[Entries taken from a collection]
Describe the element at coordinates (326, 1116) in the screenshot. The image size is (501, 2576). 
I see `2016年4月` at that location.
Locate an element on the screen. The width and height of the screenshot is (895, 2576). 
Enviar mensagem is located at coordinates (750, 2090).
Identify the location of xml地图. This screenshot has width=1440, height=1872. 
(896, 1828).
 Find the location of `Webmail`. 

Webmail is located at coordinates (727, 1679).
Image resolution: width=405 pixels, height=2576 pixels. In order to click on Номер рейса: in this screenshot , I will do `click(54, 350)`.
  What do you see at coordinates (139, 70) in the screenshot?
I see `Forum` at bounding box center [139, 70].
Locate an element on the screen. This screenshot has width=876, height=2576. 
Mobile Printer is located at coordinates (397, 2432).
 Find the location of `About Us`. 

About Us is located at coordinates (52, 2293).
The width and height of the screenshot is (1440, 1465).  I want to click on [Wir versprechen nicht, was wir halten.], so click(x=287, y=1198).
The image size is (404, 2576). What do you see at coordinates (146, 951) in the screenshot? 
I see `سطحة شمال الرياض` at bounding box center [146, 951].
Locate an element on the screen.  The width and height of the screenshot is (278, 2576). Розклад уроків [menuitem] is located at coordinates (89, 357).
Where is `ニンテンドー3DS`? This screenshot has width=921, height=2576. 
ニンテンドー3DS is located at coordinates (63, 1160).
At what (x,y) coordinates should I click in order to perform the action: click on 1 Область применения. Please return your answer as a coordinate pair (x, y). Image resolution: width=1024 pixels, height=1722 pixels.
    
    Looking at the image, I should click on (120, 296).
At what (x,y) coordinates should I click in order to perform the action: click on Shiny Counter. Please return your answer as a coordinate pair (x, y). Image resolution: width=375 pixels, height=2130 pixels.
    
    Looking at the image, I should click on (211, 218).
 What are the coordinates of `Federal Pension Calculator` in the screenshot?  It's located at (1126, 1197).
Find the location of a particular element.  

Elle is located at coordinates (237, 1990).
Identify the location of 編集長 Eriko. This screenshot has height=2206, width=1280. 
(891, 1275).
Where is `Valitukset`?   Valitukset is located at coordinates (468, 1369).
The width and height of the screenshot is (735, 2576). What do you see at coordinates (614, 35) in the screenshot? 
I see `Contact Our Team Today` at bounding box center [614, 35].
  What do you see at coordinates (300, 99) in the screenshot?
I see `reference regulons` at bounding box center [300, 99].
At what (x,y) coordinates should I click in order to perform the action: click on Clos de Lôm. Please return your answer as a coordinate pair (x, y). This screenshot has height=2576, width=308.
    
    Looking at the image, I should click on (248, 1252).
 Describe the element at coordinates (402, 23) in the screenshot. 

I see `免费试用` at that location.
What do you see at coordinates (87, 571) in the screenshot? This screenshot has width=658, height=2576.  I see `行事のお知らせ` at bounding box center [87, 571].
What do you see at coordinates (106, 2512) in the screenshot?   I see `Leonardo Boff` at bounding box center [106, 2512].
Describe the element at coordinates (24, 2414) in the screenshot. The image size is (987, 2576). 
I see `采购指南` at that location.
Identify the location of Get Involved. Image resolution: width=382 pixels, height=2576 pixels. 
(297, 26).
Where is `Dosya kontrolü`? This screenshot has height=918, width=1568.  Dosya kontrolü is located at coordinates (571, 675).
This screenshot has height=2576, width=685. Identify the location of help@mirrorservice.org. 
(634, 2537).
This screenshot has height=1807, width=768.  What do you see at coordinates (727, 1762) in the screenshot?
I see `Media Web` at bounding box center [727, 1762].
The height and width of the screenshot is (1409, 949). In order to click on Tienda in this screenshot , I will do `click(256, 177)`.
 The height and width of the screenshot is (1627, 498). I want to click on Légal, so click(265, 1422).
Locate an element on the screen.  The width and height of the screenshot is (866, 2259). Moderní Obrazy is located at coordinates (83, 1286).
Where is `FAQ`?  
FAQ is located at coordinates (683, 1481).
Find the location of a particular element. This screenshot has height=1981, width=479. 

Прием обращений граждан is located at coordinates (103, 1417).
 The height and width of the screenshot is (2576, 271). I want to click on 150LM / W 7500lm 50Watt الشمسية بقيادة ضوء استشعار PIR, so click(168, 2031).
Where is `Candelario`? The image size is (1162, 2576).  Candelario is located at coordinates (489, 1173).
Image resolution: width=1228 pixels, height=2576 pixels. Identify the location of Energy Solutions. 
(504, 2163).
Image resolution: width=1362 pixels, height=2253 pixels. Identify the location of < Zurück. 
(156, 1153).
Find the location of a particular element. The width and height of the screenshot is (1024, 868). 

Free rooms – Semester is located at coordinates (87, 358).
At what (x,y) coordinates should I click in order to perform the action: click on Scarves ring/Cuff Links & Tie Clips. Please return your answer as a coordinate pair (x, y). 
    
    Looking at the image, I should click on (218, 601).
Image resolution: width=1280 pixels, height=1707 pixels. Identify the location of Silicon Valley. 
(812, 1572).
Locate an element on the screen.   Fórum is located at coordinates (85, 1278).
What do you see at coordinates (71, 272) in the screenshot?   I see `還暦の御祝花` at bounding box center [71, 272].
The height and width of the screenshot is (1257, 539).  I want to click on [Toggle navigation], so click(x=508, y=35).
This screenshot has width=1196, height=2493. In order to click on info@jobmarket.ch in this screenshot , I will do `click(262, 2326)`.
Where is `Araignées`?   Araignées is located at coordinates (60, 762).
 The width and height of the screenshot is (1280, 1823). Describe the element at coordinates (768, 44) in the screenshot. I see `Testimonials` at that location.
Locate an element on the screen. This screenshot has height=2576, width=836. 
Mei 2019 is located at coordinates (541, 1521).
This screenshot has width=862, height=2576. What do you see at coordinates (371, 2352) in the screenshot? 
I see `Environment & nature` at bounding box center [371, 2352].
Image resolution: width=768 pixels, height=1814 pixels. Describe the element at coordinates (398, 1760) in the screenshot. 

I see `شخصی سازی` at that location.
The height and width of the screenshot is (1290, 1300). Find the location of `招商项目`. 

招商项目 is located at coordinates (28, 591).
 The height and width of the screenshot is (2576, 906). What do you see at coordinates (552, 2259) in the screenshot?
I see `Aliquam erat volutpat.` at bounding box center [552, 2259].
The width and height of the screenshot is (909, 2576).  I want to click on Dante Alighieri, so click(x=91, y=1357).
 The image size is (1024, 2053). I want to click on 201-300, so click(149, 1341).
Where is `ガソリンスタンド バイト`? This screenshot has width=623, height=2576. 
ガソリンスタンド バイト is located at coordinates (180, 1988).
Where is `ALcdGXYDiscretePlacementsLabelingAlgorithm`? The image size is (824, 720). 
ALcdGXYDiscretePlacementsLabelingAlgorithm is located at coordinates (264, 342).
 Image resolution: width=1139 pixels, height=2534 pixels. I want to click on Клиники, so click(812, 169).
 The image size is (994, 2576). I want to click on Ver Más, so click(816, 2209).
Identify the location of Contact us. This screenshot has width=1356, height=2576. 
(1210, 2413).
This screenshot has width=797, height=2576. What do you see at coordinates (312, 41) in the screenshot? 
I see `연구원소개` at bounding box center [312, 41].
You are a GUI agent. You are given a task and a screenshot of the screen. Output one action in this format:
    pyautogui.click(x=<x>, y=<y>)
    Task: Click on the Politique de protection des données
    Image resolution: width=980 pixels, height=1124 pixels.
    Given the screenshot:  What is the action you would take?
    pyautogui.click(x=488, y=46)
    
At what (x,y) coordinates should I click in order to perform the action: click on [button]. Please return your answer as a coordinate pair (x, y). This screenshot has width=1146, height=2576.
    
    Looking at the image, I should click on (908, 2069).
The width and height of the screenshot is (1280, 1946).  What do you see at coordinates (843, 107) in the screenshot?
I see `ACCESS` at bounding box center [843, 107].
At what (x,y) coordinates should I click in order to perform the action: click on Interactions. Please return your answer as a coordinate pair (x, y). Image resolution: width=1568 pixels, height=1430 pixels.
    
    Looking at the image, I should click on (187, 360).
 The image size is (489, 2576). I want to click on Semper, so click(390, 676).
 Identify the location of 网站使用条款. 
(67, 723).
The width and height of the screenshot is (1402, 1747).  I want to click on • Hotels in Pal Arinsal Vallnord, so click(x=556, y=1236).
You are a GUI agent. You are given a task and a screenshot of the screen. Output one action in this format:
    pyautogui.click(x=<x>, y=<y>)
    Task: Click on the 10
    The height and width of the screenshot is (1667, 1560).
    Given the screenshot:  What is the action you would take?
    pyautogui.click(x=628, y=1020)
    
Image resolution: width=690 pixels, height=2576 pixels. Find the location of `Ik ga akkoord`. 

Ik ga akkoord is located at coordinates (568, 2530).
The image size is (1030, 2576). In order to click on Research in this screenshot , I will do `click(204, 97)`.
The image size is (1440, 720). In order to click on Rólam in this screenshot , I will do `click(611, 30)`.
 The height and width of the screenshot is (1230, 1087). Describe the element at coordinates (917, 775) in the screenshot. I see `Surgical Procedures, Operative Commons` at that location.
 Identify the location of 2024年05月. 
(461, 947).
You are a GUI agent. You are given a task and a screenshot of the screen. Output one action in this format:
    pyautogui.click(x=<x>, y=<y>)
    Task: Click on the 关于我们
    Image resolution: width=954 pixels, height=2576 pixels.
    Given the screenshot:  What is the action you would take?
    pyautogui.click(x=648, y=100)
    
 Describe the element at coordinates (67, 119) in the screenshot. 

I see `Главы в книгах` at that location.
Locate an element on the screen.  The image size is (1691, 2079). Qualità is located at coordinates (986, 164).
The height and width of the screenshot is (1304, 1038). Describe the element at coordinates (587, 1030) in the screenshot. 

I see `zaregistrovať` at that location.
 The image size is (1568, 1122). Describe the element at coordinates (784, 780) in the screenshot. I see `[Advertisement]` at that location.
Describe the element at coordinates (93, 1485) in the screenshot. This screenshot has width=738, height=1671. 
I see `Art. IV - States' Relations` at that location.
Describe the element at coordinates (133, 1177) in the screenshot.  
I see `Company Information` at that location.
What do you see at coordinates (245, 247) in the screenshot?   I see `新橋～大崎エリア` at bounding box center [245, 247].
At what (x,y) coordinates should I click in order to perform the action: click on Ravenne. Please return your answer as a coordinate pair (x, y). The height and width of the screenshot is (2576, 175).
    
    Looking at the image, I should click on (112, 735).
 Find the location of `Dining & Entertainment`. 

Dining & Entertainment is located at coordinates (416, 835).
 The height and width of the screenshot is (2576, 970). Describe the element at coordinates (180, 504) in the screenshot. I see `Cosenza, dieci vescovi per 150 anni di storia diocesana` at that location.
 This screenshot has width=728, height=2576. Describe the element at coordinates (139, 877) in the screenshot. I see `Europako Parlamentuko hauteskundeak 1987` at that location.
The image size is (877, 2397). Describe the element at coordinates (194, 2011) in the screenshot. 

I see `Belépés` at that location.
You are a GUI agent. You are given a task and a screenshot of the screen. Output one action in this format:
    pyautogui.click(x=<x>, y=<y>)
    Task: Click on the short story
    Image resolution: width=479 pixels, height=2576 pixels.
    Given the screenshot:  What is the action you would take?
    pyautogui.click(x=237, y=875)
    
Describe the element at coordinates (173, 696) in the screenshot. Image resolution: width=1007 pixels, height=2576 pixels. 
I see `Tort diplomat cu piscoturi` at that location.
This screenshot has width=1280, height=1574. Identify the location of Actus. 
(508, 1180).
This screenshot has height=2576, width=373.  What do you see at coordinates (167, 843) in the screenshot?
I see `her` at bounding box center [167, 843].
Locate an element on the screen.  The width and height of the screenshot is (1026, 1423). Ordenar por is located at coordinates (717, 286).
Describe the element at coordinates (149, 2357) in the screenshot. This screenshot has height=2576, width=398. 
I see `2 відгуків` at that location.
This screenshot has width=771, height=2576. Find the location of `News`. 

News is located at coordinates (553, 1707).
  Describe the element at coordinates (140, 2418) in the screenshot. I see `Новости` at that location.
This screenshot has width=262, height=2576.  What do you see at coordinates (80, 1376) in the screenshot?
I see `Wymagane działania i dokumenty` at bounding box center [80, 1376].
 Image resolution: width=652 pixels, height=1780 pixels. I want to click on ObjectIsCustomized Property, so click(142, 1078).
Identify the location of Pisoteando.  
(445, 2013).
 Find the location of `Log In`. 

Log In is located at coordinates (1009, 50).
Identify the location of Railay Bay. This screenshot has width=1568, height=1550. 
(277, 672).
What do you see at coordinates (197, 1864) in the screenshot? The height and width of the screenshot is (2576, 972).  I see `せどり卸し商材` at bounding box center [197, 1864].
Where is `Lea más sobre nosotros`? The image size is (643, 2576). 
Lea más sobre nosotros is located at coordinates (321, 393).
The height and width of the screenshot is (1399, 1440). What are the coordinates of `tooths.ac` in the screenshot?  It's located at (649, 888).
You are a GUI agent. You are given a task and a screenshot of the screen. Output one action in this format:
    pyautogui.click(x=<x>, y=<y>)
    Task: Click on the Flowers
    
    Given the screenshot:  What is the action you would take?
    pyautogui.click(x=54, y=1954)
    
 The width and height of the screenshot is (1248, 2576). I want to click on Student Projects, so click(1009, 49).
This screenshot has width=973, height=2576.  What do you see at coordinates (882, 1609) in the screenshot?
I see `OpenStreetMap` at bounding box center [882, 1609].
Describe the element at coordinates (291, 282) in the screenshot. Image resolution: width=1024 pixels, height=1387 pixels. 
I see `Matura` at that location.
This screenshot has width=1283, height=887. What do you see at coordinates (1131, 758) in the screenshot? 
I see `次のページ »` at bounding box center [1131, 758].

Activity: Could you write out, exactly as they stand, only the lines above that begin at the line with "has width=1146, height=2576." and stop after the line with "The width and height of the screenshot is (1402, 1747)."?

Task answer:
At what (x,y) coordinates should I click in order to perform the action: click on [button]. Please return your answer as a coordinate pair (x, y). This screenshot has width=1146, height=2576.
    
    Looking at the image, I should click on (908, 2069).
The width and height of the screenshot is (1280, 1946).  What do you see at coordinates (843, 107) in the screenshot?
I see `ACCESS` at bounding box center [843, 107].
At what (x,y) coordinates should I click in order to perform the action: click on Interactions. Please return your answer as a coordinate pair (x, y). Image resolution: width=1568 pixels, height=1430 pixels.
    
    Looking at the image, I should click on (187, 360).
 The image size is (489, 2576). I want to click on Semper, so click(390, 676).
 Identify the location of 网站使用条款. 
(67, 723).
The width and height of the screenshot is (1402, 1747).  I want to click on • Hotels in Pal Arinsal Vallnord, so click(x=556, y=1236).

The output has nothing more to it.